Three weeks after Stick whipped Richmond 33–7 in the national semifinal, on the eve of the title game, Klieman announced that Wentz would be starting against top-ranked Jacksonville (Ala.) State. One day later the senior threw for 197 yards and ran for 79 more, scoring three times in the 37–10 triumph. Afterward, he wrapped Stick in a bear hug, stayed through the trophy presentation, then hopped a plane to Los Angeles, celebrating in first class with a single Coors Light.
His life forever changed at that exact moment.
“NFL people always look for flaws in lower-division players,” says Hedberg. “I promise you, with Carson Wentz, they won't find any.”
Barely 36 hours after his collegiate swan song, Wentz began working out in L.A. with journeyman quarterback Ryan Lindley. He'd called up Lindley, 26, a few weeks earlier and peppered him with questions for nearly three hours. Now they needed to find a way to satisfy those QB-needy teams who might consider drafting a small-school prospect with minimal starting experience against perceived lesser competition.
Their showcase started at the Senior Bowl, where Wentz played the first quarter for the North team and completed 6 of 10 attempts for 50 yards, whizzing tight spirals past the heads of the best defenders FBS had to offer. The quarterback picked up his case four weeks later at the combine, where he ran a 4.77 40-yard dash (tied for second among 15 passers) and crushed his interviews with general managers, as the buzz—top 15! top 10! top five!—began to build.
Wentz met NFL signal-callers Ben Roethlisberger and Blake Bortles. He huddled with dozens of pro teams. They all knew about the Bison, all the wins and the titles, and when they heard about Wentz's grades and the community service, they wondered, Was “too good to be true” actually “too good to be true”? “NFL people always look for flaws in lower-division players,” says Hedberg. “I promise you, with Carson Wentz, they won't find any.”
For his pro day at the Fargodome, on March 24, Wentz forsook the safe approach and showcased his mobility and arm strength with a variety of throws. No longer was anyone questioning whether he deserved to be drafted in the first round, only whether he should start right away or spend a few seasons marinating as a backup. “I gave him the Peyton Manning speech, the Tom Brady one,” says former Buccaneers and Raiders coach Jon Gruden, who hosted Wentz as part of his QB Camp series on ESPN. “The relentless work ethic, the heart ... I love the kid. He's one of the most pro-ready I've seen in a while.”
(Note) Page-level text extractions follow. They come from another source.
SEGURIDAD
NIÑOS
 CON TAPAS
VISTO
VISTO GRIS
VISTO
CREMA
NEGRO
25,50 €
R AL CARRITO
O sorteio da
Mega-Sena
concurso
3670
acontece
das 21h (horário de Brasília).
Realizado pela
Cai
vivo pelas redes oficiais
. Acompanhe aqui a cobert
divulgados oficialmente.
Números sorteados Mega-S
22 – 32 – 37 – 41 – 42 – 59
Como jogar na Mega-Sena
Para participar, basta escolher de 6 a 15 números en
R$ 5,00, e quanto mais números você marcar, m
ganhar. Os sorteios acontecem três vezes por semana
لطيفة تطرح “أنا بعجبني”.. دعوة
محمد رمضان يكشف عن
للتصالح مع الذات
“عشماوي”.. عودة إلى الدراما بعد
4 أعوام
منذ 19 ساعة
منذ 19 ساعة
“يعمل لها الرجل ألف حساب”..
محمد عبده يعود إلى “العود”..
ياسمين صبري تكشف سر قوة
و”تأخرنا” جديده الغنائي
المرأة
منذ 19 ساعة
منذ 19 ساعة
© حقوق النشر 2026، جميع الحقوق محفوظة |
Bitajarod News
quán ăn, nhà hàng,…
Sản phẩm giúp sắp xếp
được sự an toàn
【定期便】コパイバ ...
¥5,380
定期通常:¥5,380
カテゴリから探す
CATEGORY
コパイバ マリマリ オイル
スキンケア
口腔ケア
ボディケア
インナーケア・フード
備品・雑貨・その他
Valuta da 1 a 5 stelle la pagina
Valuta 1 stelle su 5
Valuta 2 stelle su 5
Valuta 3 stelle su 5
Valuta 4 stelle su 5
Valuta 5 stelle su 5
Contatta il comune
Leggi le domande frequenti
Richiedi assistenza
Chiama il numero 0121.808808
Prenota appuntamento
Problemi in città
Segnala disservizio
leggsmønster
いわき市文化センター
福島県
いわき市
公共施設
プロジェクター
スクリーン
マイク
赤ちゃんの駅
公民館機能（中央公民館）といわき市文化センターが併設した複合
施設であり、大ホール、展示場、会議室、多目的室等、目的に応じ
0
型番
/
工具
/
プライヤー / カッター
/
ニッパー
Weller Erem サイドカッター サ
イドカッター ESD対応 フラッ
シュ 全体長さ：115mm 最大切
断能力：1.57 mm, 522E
While Gruden loves hyperbole about as much as Wentz loves pancakes, the consensus from less melodramatic experts has Wentz pegged as either the best or the second-best quarterback, after Cal's Jared Goff, in a draft that lacks both stars and passers. One major difference between the two QBs: Wentz excelled in an offense deemed by draftniks as pro style, which Wentz says means “under center, play-action, dropback, shotgun, make reads, make checks, telling linemen where to slide.... We're doing all of it.”
Fortified by his Perkins feast, Wentz points his gray Silverado pickup toward the Fargodome for yet another throwing session. To buy the truck, he borrowed money from his father, a loan he plans to repay with his signing bonus.
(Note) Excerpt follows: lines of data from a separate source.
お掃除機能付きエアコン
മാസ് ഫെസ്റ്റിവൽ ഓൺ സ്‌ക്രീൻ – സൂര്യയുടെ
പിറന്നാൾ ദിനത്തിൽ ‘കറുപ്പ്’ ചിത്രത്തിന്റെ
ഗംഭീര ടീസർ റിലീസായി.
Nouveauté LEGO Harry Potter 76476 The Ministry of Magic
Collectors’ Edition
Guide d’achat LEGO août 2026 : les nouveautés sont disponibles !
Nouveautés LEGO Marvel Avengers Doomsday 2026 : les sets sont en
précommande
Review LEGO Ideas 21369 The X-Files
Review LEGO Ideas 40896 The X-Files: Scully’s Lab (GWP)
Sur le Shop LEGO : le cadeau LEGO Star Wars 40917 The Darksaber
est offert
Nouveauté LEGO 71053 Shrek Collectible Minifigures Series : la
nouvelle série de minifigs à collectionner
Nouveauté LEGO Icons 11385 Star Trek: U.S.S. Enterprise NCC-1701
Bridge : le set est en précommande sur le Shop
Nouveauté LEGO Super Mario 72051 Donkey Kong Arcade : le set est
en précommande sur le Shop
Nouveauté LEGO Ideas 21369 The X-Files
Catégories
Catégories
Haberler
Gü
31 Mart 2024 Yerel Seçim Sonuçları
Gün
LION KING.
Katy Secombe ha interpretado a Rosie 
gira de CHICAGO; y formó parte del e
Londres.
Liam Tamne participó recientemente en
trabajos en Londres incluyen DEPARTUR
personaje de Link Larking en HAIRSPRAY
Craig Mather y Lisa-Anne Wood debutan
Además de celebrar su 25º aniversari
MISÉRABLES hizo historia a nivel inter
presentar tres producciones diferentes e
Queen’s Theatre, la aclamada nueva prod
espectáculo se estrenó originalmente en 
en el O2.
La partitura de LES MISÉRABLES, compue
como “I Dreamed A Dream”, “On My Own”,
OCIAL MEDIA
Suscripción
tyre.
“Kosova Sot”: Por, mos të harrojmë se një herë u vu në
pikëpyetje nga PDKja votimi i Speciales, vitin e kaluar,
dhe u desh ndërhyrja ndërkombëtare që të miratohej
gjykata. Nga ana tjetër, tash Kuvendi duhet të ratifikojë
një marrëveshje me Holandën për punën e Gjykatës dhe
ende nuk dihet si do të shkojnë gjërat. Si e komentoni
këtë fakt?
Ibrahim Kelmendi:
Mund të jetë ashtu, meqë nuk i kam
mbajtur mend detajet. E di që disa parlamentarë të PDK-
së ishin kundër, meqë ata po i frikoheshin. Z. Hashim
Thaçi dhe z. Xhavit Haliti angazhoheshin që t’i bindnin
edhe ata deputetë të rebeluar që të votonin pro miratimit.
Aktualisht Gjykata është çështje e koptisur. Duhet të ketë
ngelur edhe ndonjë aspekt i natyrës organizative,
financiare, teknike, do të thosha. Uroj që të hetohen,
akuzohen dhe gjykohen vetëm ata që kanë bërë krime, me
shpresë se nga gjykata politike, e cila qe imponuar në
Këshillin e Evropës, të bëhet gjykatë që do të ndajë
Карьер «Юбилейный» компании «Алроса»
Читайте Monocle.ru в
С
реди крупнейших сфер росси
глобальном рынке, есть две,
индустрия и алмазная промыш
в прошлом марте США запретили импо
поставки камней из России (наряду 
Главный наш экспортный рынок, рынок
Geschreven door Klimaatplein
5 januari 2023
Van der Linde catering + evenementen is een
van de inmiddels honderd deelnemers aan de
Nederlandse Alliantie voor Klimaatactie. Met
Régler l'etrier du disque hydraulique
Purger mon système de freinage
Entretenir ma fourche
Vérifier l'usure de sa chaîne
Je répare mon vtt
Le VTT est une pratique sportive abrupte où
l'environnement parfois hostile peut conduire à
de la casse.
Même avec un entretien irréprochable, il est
Out on the field he gathers his teammates and they stretch and run and catch in silence. The only sound: Wentz’s passes whistling through the air, almost shrieking. He completes slants and out routes and comebacks, and then he leaves, directing the pickup back toward his house. There he’ll find no draft speculation, no cable, no comparisons with Flacco or Goff—only Henley and five roommates and an air mattress just waiting to be deflated.